Security operations today face a paradox. On one hand, artificial intelligence (AI) promises sweeping transformation from automating routine tasks to augmenting threat detection and response. On the other hand, security leaders are under immense pressure to separate meaningful innovation from vendor hype.

To help CISOs and security teams navigate this landscape, we’ve developed the most in-depth and actionable AI Maturity Model in the industry. Built in collaboration with AI and cybersecurity experts, this framework provides a structured path to understanding, measuring, and advancing AI adoption across the security lifecycle.

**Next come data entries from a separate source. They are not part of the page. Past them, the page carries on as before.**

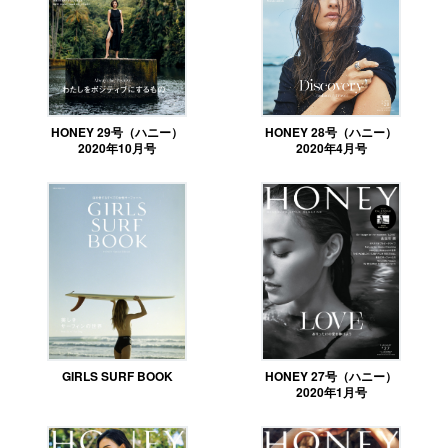
HONEY 29号（ハニー）
HONEY 28号（ハニー）
2020年10月号
2020年4月号
GIRLS SURF BOOK
HONEY 27号（ハニー）
2020年1月号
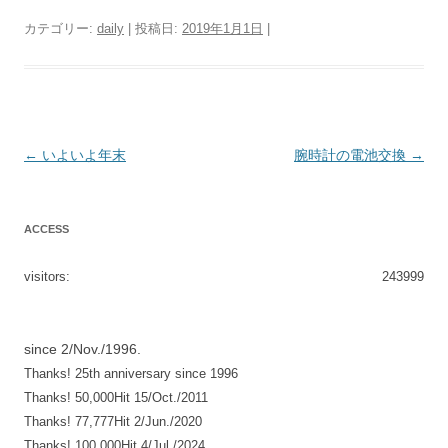
カテゴリー:
daily
| 投稿日:
2019年1月1日
|
投
←
いよいよ年末
腕時計の電池交換
→
稿
ナ
ACCESS
ビ
ゲ
visitors:
243999
ー
シ
since 2/Nov./1996.
ョ
Thanks! 25th anniversary since 1996
ン
Thanks! 50,000Hit 15/Oct./2011
Thanks! 77,777Hit 2/Jun./2020
Thanks! 100,000Hit 4/Jul./2024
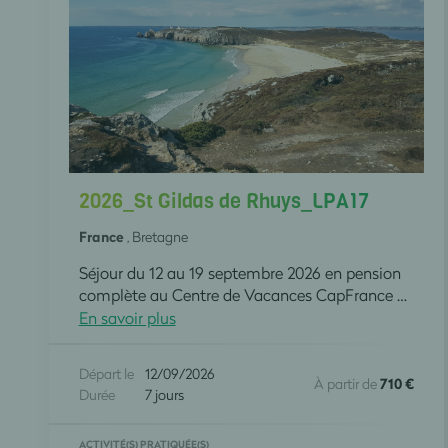
2026_St Gildas de Rhuys_LPA17
France
, Bretagne
Séjour du 12 au 19 septembre 2026 en pension
complète au Centre de Vacances CapFrance La Pierre Bleue à St Gildas de Rhuy (56). Randonnées quotidiennes accompagnées par un guide du centre de vacances .
En savoir plus
Départ le
12/09/2026
À partir de
710 €
Durée
7 jours
ACTIVITÉ(S) PRATIQUÉE(S)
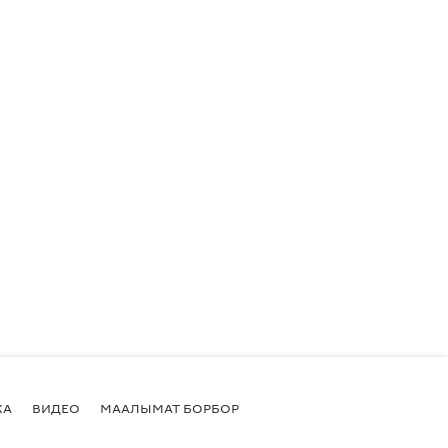
КА
ВИДЕО
МААЛЫМАТ БОРБОР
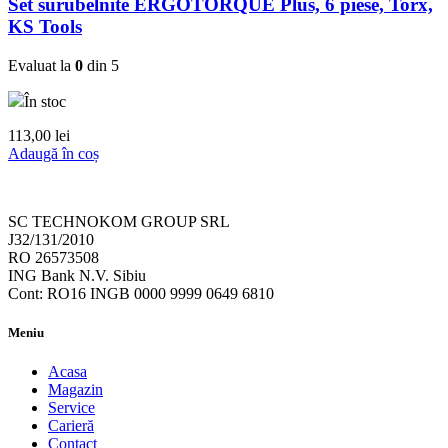
Set surubelnite ERGOTORQUE Plus, 6 piese, Torx,
KS Tools
Evaluat la
0
din 5
În stoc
113,00
lei
Adaugă în coș
SC TECHNOKOM GROUP SRL
J32/131/2010
RO 26573508
ING Bank N.V. Sibiu
Cont: RO16 INGB 0000 9999 0649 6810
Meniu
Acasa
Magazin
Service
Carieră
Contact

Overview of AI maturity levels in cybersecurity

Why a maturity model? And why now?

In our conversations and research with security leaders, a recurring theme has emerged:

There’s no shortage of AI solutions, but there is a shortage of clarity and understanding of AI uses cases.

In fact, Gartner estimates that “by 2027, over 40% of Agentic AI projects will be canceled due to escalating costs, unclear business value, or inadequate risk controls. Teams are experimenting, but many aren’t seeing meaningful outcomes. The need for a standardized way to evaluate progress and make informed investments has never been greater.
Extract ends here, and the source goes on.